Mark Dunford, Vice President of JLL's Hotels & Hospitality Group, Sub-Saharan Africa, commented: "Short term hotel investment returns will be negatively impacted by anticipated oversupply. With the saturation of the 4- and 5-star hotel markets in Nairobi we are now seeing developers looking to the budget hotel and serviced apartment segments for new opportunities, in addition to the provinces."

Announced new supply in the quality hotel segment equates to a further 4,442 rooms or 64% growth by 2020 with numerous new hotels due to open in the market. Of this announced supply growth JLL projects a realization rate for this pipeline of 65% or 2,887 rooms which represents a 41% supply growth. 2016 alone will see the opening of the Ramada Nairobi, Tune Hotel Westlands and Park Inn Nairobi amongst others, meaning a supply growth of 24%. This increase in supply follows on from a five year period of supply growth which saw a number of high quality new hotels enter the market including the Radisson Nairobi, Dusit D2, Kempinski Villa Rosa and Best Western Premier.

Dunford says, "With the high level of new rooms coming into the market it is more critical than ever that the tourism and hotel sector stakeholders work together to grow demand through attracting new conferences, conventions and events, and tapping into new tourism markets."
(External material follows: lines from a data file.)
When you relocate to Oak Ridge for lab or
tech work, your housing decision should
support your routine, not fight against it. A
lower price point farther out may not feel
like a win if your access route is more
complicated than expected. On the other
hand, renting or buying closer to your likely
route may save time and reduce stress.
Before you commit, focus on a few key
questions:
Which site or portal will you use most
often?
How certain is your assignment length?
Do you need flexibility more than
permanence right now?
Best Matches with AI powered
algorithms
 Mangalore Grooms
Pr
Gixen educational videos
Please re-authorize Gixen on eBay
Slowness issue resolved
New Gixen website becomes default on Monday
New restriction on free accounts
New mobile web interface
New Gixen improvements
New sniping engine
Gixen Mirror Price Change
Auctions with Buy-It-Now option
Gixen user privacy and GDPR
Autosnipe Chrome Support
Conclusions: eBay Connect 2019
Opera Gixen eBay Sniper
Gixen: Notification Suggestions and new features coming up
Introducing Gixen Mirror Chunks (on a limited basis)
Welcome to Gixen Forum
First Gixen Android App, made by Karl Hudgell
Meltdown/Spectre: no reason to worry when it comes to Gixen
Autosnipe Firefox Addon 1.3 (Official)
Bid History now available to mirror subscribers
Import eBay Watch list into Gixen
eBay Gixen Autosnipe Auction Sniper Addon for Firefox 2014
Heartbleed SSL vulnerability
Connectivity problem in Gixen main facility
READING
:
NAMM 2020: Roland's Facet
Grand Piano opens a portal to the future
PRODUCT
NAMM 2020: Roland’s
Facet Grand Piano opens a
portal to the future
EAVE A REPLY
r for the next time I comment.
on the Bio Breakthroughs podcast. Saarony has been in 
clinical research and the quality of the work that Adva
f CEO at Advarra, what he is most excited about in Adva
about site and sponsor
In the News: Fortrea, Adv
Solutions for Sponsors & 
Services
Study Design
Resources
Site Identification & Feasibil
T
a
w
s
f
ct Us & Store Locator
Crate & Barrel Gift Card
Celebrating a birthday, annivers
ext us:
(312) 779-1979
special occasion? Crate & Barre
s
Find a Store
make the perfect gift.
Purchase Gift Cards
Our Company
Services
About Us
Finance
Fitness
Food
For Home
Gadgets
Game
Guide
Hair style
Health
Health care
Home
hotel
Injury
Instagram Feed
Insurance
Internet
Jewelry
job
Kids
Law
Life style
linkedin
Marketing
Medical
The area of Westlands, is expected to see the most significant growth in new hotel room supply moving from just over 500 keys to nearly 2'500 in the next 36-48 months making it the largest provider of hotel rooms. However, Kilimani and the CBD currently house the largest number of hotel rooms with 1,460 and 1,348 respectively.

 According to STR Global, Nairobi hotels achieved an occupancy rate of 54% in 2015 which was down -1.1% on 2014 and an average daily rate which was stable at $143. As a result, it is anticipated that hotel revenues will drop with occupancy in particular coming under pressure. This will require existing operators to review their cost structures to protect profitability and potentially look for additional distribution channels and branding to boost demand.

Dunford concludes, "Whilst the short term performance outlook for the hotel sector in Nairobi is negative, Nairobi remains an important market for hotel brands and investors alike who are looking for a presence in East Africa. In the face of the new supply coming into the city investors will need to take a longer term view. As the sector appears to be well capitalised we do not anticipate a high level of distressed hotel assets in the market."